### [EXERCISE OBJECTIVE]
Begin at the line containing "List every element" and copy each line exactly through the end of the records, leaving out what comes before.

### [DATA FOR THIS TASK]
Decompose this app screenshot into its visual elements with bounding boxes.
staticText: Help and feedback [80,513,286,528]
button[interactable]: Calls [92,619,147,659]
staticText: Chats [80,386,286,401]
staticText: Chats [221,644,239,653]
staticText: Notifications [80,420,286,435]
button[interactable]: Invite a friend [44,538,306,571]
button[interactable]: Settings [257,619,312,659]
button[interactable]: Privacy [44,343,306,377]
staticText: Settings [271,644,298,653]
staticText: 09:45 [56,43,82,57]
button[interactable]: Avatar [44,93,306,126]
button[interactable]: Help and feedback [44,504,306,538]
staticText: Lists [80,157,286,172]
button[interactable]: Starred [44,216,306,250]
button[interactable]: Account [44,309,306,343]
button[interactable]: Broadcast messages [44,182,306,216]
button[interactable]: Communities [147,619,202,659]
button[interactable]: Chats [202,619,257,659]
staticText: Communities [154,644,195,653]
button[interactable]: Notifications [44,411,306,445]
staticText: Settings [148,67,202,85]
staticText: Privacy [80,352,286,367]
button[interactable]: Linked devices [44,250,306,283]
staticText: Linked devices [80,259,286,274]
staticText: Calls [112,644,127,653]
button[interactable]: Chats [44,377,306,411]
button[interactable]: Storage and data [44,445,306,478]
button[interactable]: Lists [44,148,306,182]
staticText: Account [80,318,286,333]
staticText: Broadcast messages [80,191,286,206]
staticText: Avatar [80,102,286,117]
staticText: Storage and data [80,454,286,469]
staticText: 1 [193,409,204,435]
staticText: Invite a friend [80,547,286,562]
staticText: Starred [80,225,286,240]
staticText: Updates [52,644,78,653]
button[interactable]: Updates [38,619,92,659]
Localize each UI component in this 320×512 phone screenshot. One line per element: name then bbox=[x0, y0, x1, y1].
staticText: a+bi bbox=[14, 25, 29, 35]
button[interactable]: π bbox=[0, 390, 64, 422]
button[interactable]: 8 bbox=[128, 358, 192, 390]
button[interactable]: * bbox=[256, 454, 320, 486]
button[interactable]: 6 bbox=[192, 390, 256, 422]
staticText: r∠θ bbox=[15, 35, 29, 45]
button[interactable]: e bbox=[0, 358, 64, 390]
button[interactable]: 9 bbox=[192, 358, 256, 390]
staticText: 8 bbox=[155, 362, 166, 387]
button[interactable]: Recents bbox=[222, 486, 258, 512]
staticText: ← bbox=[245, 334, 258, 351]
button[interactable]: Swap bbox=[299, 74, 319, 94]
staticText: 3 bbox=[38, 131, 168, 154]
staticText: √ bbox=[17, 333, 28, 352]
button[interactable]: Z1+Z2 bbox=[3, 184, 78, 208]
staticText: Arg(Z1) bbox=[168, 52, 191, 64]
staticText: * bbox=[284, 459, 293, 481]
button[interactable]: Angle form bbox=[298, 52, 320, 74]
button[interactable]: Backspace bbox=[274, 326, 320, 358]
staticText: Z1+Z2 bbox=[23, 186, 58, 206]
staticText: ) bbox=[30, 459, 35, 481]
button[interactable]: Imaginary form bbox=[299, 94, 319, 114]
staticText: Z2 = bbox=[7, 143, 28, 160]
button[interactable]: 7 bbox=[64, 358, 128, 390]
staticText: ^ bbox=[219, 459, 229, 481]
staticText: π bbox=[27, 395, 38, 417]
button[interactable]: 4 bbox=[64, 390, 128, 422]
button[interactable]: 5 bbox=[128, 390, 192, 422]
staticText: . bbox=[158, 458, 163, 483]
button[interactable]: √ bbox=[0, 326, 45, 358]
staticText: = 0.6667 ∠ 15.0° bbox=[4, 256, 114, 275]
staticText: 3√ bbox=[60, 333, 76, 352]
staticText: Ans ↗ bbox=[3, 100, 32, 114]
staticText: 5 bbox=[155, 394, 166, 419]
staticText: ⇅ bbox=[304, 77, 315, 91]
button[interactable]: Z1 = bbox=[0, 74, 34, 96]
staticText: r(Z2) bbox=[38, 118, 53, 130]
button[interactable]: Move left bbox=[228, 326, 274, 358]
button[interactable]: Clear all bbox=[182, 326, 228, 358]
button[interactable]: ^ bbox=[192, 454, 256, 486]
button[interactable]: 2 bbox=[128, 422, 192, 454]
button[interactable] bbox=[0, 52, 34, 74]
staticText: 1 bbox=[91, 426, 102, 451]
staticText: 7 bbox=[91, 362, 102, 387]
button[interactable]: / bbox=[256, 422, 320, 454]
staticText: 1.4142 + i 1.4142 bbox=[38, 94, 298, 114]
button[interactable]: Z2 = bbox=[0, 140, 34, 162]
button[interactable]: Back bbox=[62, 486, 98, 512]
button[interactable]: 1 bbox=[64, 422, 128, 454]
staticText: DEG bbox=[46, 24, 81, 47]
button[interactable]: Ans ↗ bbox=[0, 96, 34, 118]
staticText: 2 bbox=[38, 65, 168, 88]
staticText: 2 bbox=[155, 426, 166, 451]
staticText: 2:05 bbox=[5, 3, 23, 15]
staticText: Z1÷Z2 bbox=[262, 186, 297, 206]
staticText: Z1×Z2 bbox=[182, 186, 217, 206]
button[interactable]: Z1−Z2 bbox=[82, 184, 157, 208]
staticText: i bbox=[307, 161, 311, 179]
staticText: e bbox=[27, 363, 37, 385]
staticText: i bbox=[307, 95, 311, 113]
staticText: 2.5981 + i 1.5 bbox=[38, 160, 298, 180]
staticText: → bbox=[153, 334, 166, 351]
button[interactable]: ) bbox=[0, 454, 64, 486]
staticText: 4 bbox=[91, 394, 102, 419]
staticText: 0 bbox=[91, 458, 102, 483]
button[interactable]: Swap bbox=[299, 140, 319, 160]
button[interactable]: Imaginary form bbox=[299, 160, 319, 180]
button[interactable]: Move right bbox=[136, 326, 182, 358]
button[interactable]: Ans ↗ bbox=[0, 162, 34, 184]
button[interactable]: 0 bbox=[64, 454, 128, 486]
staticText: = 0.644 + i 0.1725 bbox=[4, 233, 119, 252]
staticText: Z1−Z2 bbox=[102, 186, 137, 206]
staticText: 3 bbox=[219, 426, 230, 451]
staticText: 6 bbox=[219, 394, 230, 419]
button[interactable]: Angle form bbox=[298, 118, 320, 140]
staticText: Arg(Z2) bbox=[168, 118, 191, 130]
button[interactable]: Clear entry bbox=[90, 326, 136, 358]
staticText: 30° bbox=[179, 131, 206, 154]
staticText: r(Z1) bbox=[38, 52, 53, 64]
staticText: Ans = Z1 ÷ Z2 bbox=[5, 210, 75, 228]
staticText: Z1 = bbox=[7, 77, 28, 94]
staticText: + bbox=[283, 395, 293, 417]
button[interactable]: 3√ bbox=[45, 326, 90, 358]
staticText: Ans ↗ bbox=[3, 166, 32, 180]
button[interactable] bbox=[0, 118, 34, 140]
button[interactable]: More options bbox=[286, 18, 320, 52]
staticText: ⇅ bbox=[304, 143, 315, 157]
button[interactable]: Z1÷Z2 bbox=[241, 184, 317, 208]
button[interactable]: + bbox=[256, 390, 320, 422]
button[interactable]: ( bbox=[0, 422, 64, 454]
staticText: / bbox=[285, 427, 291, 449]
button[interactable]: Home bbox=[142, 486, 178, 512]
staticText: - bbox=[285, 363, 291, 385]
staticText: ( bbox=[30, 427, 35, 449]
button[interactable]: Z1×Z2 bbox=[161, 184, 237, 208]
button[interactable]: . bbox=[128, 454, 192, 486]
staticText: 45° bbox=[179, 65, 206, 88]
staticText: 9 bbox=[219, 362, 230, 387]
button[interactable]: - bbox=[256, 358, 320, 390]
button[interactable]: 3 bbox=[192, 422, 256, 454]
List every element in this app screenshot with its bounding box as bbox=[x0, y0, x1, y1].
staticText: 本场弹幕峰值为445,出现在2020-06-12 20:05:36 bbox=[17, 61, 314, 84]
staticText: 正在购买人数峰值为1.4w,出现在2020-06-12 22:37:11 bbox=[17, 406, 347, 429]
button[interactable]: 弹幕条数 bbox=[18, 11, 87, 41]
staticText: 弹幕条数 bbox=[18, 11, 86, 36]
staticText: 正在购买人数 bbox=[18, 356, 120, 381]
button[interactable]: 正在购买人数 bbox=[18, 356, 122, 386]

### [ANSWER BOX]
List every element in this app screenshot with its bounding box as bbox=[x0, y0, x1, y1].
staticText: 本场弹幕峰值为445,出现在2020-06-12 20:05:36 bbox=[17, 61, 314, 84]
staticText: 正在购买人数峰值为1.4w,出现在2020-06-12 22:37:11 bbox=[17, 406, 347, 429]
button[interactable]: 弹幕条数 bbox=[18, 11, 87, 41]
staticText: 弹幕条数 bbox=[18, 11, 86, 36]
staticText: 正在购买人数 bbox=[18, 356, 120, 381]
button[interactable]: 正在购买人数 bbox=[18, 356, 122, 386]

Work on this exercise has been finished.